Short name for the ExecutionPlan, such as ‘ParquetExec’. Like name but can be called without an instance.

Source

fn schema(&self) -> SchemaRef

Get the schema for this execution plan

Source

fn required_input_distribution(&self) -> Vec<Distribution>

Specifies the data distribution requirements for all the children for this ExecutionPlan, By default it’s [Distribution::UnspecifiedDistribution] for each child,

Source

fn required_input_ordering(&self) -> Vec<Option<LexRequirement>>

Specifies the ordering required for all of the children of this ExecutionPlan.

For each child, it’s the local ordering requirement within each partition rather than the global ordering

NOTE that checking !is_empty() does not check for a required input ordering. Instead, the correct check is that at least one entry must be Some

Source

fn maintains_input_order(&self) -> Vec<bool>

Returns false if this ExecutionPlan’s implementation may reorder rows within or between partitions.

For example, Projection, Filter, and Limit maintain the order of inputs – they may transform values (Projection) or not produce the same number of rows that went in (Filter and Limit), but the rows that are produced go in the same way.

DataFusion uses this metadata to apply certain optimizations such as automatically repartitioning correctly.

The default implementation returns false

WARNING: if you override this default, you MUST ensure that the ExecutionPlan’s maintains the ordering invariant or else DataFusion may produce incorrect results.

Source

fn benefits_from_input_partitioning(&self) -> Vec<bool>

Specifies whether the ExecutionPlan benefits from increased parallelization at its input for each child.

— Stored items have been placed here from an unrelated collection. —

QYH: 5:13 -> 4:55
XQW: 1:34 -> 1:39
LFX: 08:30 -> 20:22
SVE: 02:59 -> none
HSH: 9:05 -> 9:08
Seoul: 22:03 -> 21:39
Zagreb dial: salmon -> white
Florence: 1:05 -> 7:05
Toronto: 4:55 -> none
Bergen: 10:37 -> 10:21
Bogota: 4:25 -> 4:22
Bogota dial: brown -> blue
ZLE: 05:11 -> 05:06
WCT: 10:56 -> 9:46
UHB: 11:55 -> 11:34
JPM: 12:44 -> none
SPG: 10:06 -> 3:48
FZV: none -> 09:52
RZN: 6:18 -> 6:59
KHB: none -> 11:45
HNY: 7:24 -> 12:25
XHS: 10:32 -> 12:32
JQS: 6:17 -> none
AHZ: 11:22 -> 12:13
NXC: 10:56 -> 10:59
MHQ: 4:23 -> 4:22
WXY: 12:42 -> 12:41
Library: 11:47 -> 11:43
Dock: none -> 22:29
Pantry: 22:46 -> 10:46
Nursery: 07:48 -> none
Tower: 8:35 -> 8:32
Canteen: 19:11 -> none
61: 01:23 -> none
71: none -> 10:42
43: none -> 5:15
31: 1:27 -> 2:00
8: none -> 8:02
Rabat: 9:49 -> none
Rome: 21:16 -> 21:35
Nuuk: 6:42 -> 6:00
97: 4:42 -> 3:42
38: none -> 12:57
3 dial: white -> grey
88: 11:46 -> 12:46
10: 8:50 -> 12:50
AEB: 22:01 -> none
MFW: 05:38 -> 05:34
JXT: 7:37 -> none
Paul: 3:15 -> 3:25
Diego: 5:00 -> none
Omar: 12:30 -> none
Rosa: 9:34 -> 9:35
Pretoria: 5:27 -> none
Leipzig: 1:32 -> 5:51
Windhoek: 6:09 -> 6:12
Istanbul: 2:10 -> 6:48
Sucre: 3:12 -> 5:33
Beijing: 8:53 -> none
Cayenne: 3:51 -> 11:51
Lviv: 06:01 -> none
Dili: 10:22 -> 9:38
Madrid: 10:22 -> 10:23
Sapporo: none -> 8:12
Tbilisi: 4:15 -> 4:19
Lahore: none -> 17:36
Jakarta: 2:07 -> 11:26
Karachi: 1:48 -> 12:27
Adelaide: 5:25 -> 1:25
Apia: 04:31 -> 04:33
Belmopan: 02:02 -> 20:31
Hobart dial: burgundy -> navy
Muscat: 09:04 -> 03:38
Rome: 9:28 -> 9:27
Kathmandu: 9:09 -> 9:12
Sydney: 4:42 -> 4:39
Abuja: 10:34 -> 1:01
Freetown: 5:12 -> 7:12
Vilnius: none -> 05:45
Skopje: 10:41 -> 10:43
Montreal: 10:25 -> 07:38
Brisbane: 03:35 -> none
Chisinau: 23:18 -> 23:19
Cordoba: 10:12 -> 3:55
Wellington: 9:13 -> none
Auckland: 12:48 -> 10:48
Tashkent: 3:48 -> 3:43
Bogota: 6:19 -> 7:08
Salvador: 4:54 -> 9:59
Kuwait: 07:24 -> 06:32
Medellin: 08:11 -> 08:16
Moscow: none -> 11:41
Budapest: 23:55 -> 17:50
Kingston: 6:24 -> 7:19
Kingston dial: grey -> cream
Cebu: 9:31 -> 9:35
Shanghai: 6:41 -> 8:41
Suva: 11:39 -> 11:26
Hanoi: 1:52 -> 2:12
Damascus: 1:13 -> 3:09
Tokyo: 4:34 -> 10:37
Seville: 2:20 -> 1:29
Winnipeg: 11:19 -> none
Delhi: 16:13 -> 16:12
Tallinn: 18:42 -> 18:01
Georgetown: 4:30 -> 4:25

If returns true, the ExecutionPlan would benefit from partitioning its corresponding child (and thus from more parallelism). For ExecutionPlan that do very little work the overhead of extra parallelism may outweigh any benefits

The default implementation returns true unless this ExecutionPlan has signalled it requires a single child input partition.

Source

fn repartitioned( &self, _target_partitions: usize, _config: &ConfigOptions, ) -> Result<Option<Arc<dyn ExecutionPlan>>>

If supported, attempt to increase the partitioning of this ExecutionPlan to produce target_partitions partitions.

If the ExecutionPlan does not support changing its partitioning, returns Ok(None) (the default).

It is the ExecutionPlan can increase its partitioning, but not to the target_partitions, it may return an ExecutionPlan with fewer partitions. This might happen, for example, if each new partition would be too small to be efficiently processed individually.

The DataFusion optimizer attempts to use as many threads as possible by repartitioning its inputs to match the target number of threads available (target_partitions). Some data sources, such as the built in CSV and Parquet readers, implement this method as they are able to read from their input files in parallel, regardless of how the source data is split amongst files.

Source

fn metrics(&self) -> Option<MetricsSet>

Return a snapshot of the set of Metrics for this ExecutionPlan. If no Metrics are available, return None.

While the values of the metrics in the returned MetricsSets may change as execution progresses, the specific metrics will not.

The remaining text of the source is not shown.